Commercial and Multifamily Mortgage Delinquency Rates Continue to Vary by Property Types and Capital Sources

CONTACT
Adam DeSanctis
adesanctis@mba.org
(202) 557-2727

WASHINGTON, D.C. (March 4, 2021) - According to two reports released today by the Mortgage Bankers Association (MBA), delinquency rates for mortgages backed by commercial and multifamily properties decreased in February, as the COVID-19 pandemic's impact on commercial and multifamily mortgage performance continues to vary by the different types of commercial real estate.

The summary of findings come from MBA's February Commercial Real Estate Finance (CREF) Loan Performance Survey, and the latest Commercial/Multifamily Delinquency Report for the fourth quarter of 2020. The CREF Loan Performance Survey was developed to better understand the ways the pandemic is impacting commercial mortgage loan performance. MBA's regular quarterly analysis of commercial/multifamily delinquency rates is based on third-party numbers covering each of the major capital sources.   

"After a slight deterioration at the end of 2020, commercial and multifamily mortgage performance improved for the second straight month in February, bringing delinquency rates down to the lowest level since April 2020," said Jamie Woodwell, MBA's Vice President of Commercial Real Estate Research. "Lodging and retail property loans continue to show the greatest stress, but the shares of outstanding loan balances that are delinquent have fallen from their peak levels by 25 percent and 28 percent, respectively. Across all property types, the share of outstanding balances becoming newly delinquent is also the lowest since the onset of the pandemic, and less than one-quarter of the level from April 2020."

Key Findings from MBA's CREF Loan Performance Survey for February 2021:  

The balance of commercial and multifamily mortgages that are not current decreased in February to its lowest level since April 2020. ·         94.8% of outstanding loan balances were current, up from 94.3% in January.

  • 3.5% were 90+ days delinquent or in REO, down from 3.6% a month earlier.
  • 0.3% were 60-90 days delinquent, unchanged from a month earlier.
  • 0.6% were 30-60 days delinquent, unchanged from a month earlier.
  • 0.8% were less than 30 days delinquent, down from 1.2% a month earlier.

Loans backed by lodging and retail properties continue to see the greatest stress. The overall share of lodging, retail, industrial, and office loan balances that are delinquent decreased in February.

  • 20.6% of the balance of lodging loans were not current in January, down from 21.5% a month earlier.
  • 10.8% of the balance of retail loan balances were delinquent, down from 11.8% a month earlier.
  •  Non-current rates for other property types were lower during the month.
  • 2.7% of the balances of industrial property loans were non-current, down from 4.0% a month earlier.
  • 2.4% of the balances of office property loans were non-current, down from 3.0% a month earlier.
  • 1.7% of multifamily balances were non-current, down from 1.8% a month earlier.

Because of the concentration of hotel and retail loans, CMBS loan delinquency rates are higher than other capital sources.

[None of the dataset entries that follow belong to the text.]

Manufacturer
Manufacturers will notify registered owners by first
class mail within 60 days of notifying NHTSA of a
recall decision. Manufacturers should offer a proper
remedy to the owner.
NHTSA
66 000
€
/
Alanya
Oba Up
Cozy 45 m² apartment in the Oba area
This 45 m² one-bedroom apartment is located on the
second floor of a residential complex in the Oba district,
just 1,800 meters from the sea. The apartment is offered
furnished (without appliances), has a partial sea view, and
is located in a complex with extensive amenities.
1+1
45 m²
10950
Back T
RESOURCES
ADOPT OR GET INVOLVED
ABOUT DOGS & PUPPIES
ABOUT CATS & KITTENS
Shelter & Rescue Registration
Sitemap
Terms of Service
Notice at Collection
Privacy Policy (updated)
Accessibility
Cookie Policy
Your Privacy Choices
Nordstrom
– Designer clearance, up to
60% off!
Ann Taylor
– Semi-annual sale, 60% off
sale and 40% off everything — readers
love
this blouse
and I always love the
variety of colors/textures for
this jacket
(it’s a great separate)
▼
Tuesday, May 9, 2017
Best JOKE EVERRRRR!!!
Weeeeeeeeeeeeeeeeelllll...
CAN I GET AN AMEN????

  • 9.3% of CMBS loan balances were non-current, down from 10.0% a month earlier.
  • Non-current rates for other capital sources were more moderate.
  • 2.7% of FHA multifamily and health care loan balances were non-current, down from 3.2% a month earlier.
  •  2.0% of life company loan balances were non-current, down from 2.1%.
  • 1.3% of GSE loan balances were non-current, up from 1.2% a month earlier.

For more information on MBA's CREF Loan Performance Survey for February 2021, please visit: https://www.mba.org/store/products/research/general/report/commercial-real-estate-finance-loan-performance-survey.

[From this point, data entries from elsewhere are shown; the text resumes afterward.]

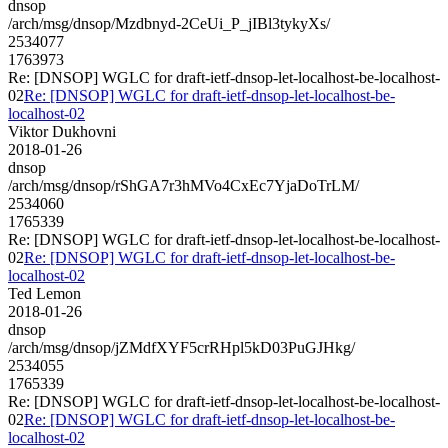
dnsop
/arch/msg/dnsop/Mzdbnyd-2CeUi_P_jIBl3tykyXs/
2534077
1763973
Re: [DNSOP] WGLC for draft-ietf-dnsop-let-localhost-be-localhost-
02
Re: [DNSOP] WGLC for draft-ietf-dnsop-let-localhost-be-
localhost-02
Viktor Dukhovni
2018-01-26
dnsop
/arch/msg/dnsop/rShGA7r3hMVo4CxEc7YjaDoTrLM/
2534060
1765339
Re: [DNSOP] WGLC for draft-ietf-dnsop-let-localhost-be-localhost-
02
Re: [DNSOP] WGLC for draft-ietf-dnsop-let-localhost-be-
localhost-02
Ted Lemon
2018-01-26
dnsop
/arch/msg/dnsop/jZMdfXYF5crRHpl5kD03PuGJHkg/
2534055
1765339
Re: [DNSOP] WGLC for draft-ietf-dnsop-let-localhost-be-localhost-
02
Re: [DNSOP] WGLC for draft-ietf-dnsop-let-localhost-be-
localhost-02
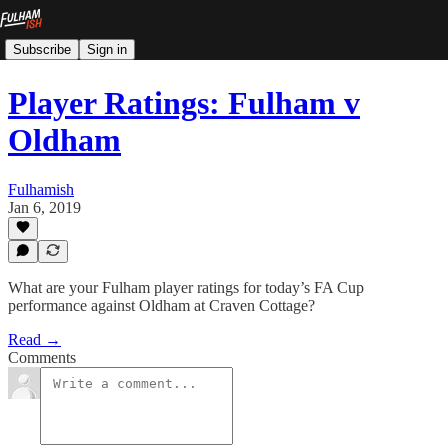
Subscribe
Sign in
Player Ratings: Fulham v
Oldham
Fulhamish
Jan 6, 2019
What are your Fulham player ratings for today’s FA Cup
performance against Oldham at Craven Cottage?
Read →
Comments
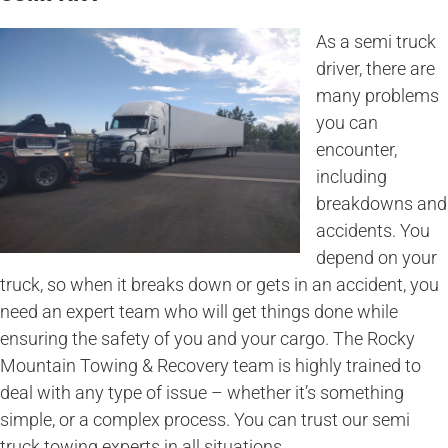
As a semi truck
driver, there are
many problems
you can
encounter,
including
breakdowns and
accidents. You
depend on your
truck, so when it breaks down or gets in an accident, you
need an expert team who will get things done while
ensuring the safety of you and your cargo. The Rocky
Mountain Towing & Recovery team is highly trained to
deal with any type of issue – whether it’s something
simple, or a complex process. You can trust our semi
truck towing experts in all situations.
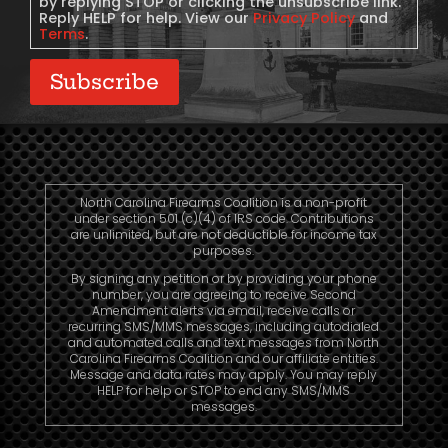
by replying STOP or clicking the unsubscribe link.
Reply HELP for help. View our
Privacy Policy
and
Terms
.
Subscribe
North Carolina Firearms Coalition is a non-profit
under section 501 (c)(4) of IRS code. Contributions
are unlimited, but are not deductible for income tax
purposes.
By signing any petition or by providing your phone
number, you are agreeing to receive Second
Amendment alerts via email, receive calls or
recurring SMS/MMS messages, including autodialed
and automated calls and text messages from North
Carolina Firearms Coalition and our affiliate entities.
Message and data rates may apply. You may reply
HELP for help or STOP to end any SMS/MMS
messages.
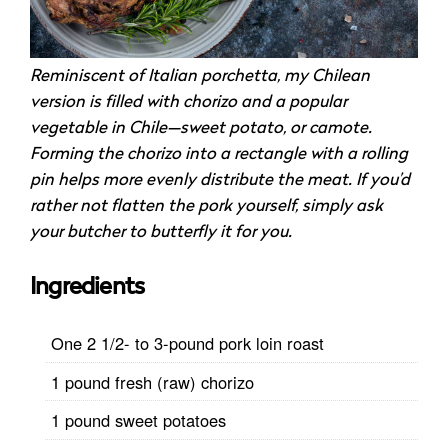
Reminiscent of Italian porchetta, my Chilean
version is filled with chorizo and a popular
vegetable in Chile—sweet potato, or camote.
Forming the chorizo into a rectangle with a rolling
pin helps more evenly distribute the meat. If you’d
rather not flatten the pork yourself, simply ask
your butcher to butterfly it for you.
Ingredients
One 2 1/2- to 3-pound pork loin roast
1 pound fresh (raw) chorizo
1 pound sweet potatoes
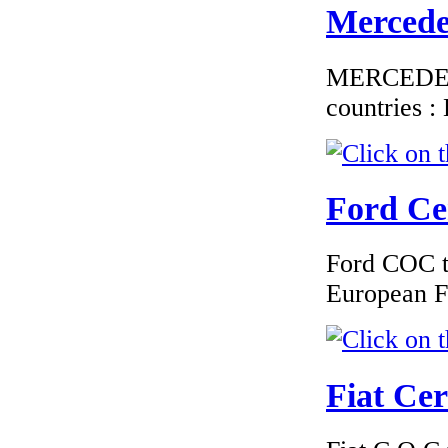
Mercedes
MERCEDES C
€187.50
countries 
EC Certificate of
Conformity Volvo
Portugal
Ford Cer
Ford COC to
€250.80
EC Certificate of
European F
Conformity VP
Volvo Italy
Fiat Cer
€250.83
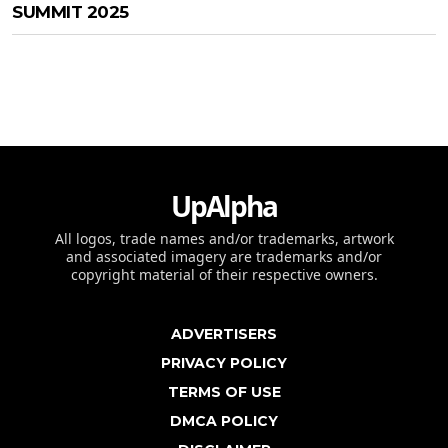
SUMMIT 2025
UpAlpha
All logos, trade names and/or trademarks, artwork
and associated imagery are trademarks and/or
copyright material of their respective owners.
ADVERTISERS
PRIVACY POLICY
TERMS OF USE
DMCA POLICY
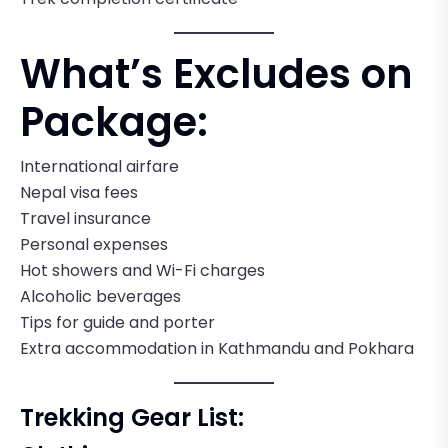
What’s Excludes on
Package:
International airfare
Nepal visa fees
Travel insurance
Personal expenses
Hot showers and Wi-Fi charges
Alcoholic beverages
Tips for guide and porter
Extra accommodation in Kathmandu and Pokhara
Trekking Gear List:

Key Findings from MBA's Fourth Quarter of 2020 Commercial/Multifamily Delinquency Report:

Note: MBA's quarterly report relies on the headline delinquency measures used by each capital source. Each capital source's measure is different. The different measures can give a good indication of delinquency trends within a source but should not be used to compare any one capital source to another. 

  • Commercial and multifamily mortgage delinquency rates varied by capital source in the fourth quarter of 2020.
  • Headline delinquency rates (30+ days delinquent or in foreclosure or REO) for the commercial mortgage-backed securities (CMBS) market decreased to 7.5%, which is down from 8.6% in the third quarter of 2020.
  • The 60+ day delinquency rate for life insurance company loans declined from 0.17% to 0.16%. 
  • Fannie Mae reported a multifamily 60+ day delinquency rate of 0.98%, and Freddie Mac reported a rate of 0.16%.
  • Note: Fannie Mae reports loans that are receiving payment forbearance as delinquent, while Freddie Mac excludes those loans.
  • The 90+ day delinquency rate for commercial and multifamily loans held on bank balance sheets rose from 0.72% to 0.83%.
  • MBA's analysis incorporates the measures used by each individual investor group to track the performance of their loans. Because each investor group tracks delinquencies in its own way, delinquency rates are not comparable from one group to another.